Human bones buried for centuries carry more than traces of the people they once belonged to. They also hold microbial communities linked to decay and preservation. A new study from Norway examined those hidden populations and found clear differences between well-preserved bones and heavily degraded ones.

Researchers studied human bone samples from medieval cemeteries and churches in southwestern Norway. The remains dated from the 11th to the 19th centuries. Some individuals had been buried outdoors in cemeteries. Others rested beneath church floors. Burial setting mattered. Older bones and outdoor burials often showed stronger signs of damage. Indoor burials tended to survive in better condition.
Scientists have linked microorganisms to archaeological bone decay since the 1800s. Even so, the process still raises many questions. Researchers still struggle to identify which microbes damage buried bones and how those organisms shape long-term preservation.
The Norwegian team brought together two lines of evidence. They examined microscopic damage inside the bones and compared those patterns with genetic data from microbial DNA preserved in the same samples. Few studies have combined these approaches on such a large group of archaeological remains.

The findings showed a close relationship between preservation state and microbial makeup. Bones with different levels of degradation carried different microbial communities. One bacterial group appeared again and again across the material. Streptomyces turned up in most samples, supporting earlier work linking this genus to bone bioerosion during burial.
Other bacterial groups appeared in patterns tied to preservation level. Lysobacter showed links with moderately degraded bones. Streptosporangium appeared in several samples as well. Some members of these bacterial groups produce enzymes that break down collagen, one of bone’s main structural proteins. This connection places them among possible drivers of long-term skeletal decay.

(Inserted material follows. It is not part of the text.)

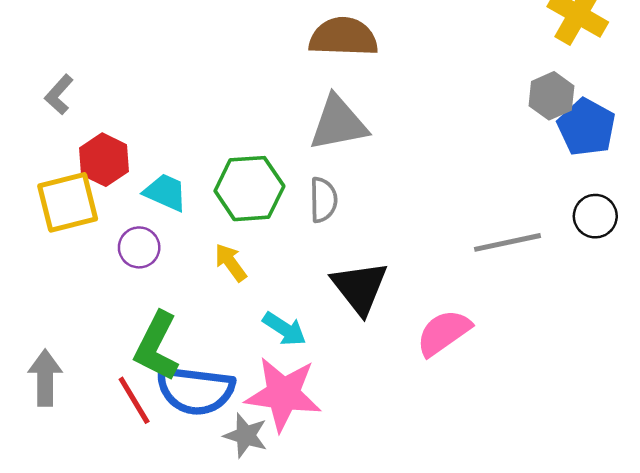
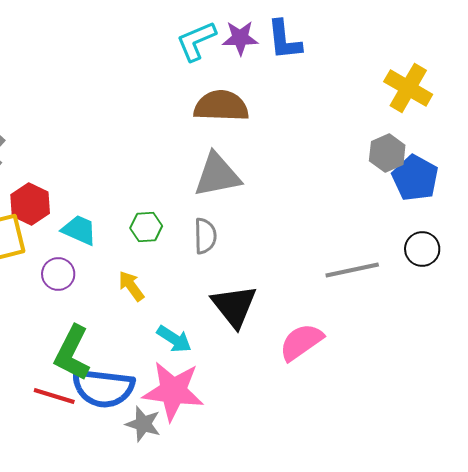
green hexagon: (249, 189) -> (146, 227), size x0.6
red line: (134, 400) -> (54, 396), turned -42

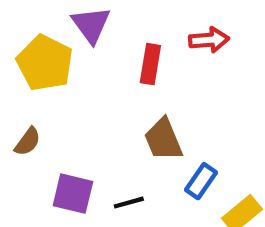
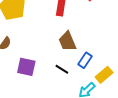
black line: (129, 203) -> (62, 69), moved, turned 48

One result stood out. Well-preserved bones often contained higher microbial diversity than badly degraded ones. The pattern appeared strongest in indoor burials beneath church floors. Researchers suggest a simple explanation. Better-preserved bones retain more internal structures and nutrients. Those conditions support a wider range of microbes without destroying the bone itself.

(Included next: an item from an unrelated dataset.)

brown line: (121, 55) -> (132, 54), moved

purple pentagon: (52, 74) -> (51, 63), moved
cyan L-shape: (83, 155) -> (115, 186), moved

The team also looked for fungal activity. Microscopic analysis showed structures consistent with fungi in some samples. Genetic testing told a different story. Fungal DNA appeared in only one sample. The data do not provide a clear answer about fungi and their role in bone degradation.
Ancient DNA research brings technical limits. Genetic material breaks down over time, which reduced the study’s ability to identify microbes at the species level. The researchers also pointed to another issue. Excavation, handling, and long-term storage introduce contamination risks. Some microbial traces found in archaeological collections may come from later contact rather than burial conditions.
Even with those limits, the study adds new detail to an old archaeological problem. The findings support the idea of a distinct microbial community associated with curated skeletal collections, sometimes called a museum bone microbiome. The repeated presence of Streptomyces strengthens suspicion around its role in bone decay after burial.
Future work from other regions and burial settings will help test whether these patterns hold across different environments. For archaeologists and forensic researchers, microbial signatures inside ancient bones offer another way to study what happens after burial. Human remains do not change in silence. Microbial activity continues for centuries, leaving traces inside the bone itself.